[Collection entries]
---

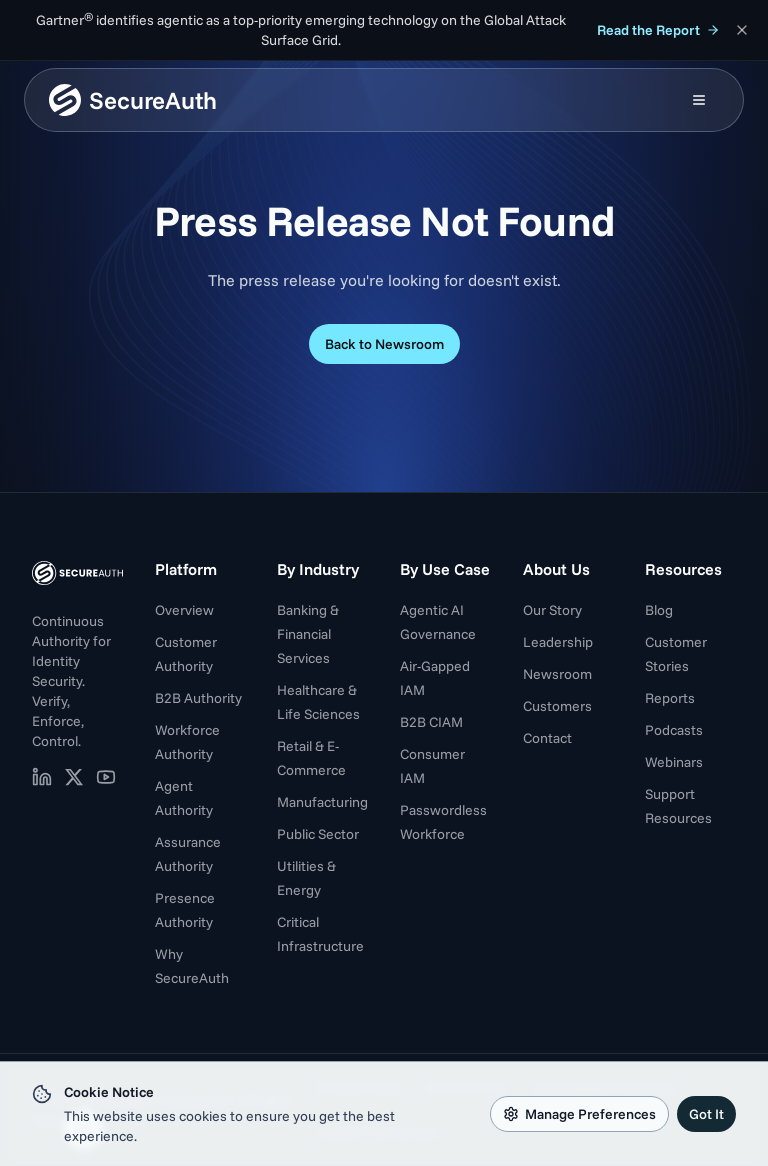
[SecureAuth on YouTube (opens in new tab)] (106, 777)
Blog (659, 610)
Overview (184, 610)
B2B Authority (198, 698)
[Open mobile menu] (699, 100)
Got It (706, 1114)
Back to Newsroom (384, 344)
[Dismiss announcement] (742, 30)
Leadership (558, 642)
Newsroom (557, 674)
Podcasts (674, 730)
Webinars (674, 762)
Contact (547, 738)
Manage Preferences (579, 1114)
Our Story (552, 610)
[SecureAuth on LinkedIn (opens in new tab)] (42, 777)
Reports (670, 698)
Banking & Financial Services (308, 634)
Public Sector (318, 834)
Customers (557, 706)
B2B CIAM (431, 722)
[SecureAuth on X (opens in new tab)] (74, 777)
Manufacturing (322, 802)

---

THE TASK: Filter the records down to the lines containing the word "SecureAuth", and copy those.

TASK ANSWER:
[SecureAuth on YouTube (opens in new tab)] (106, 777)
[SecureAuth on LinkedIn (opens in new tab)] (42, 777)
[SecureAuth on X (opens in new tab)] (74, 777)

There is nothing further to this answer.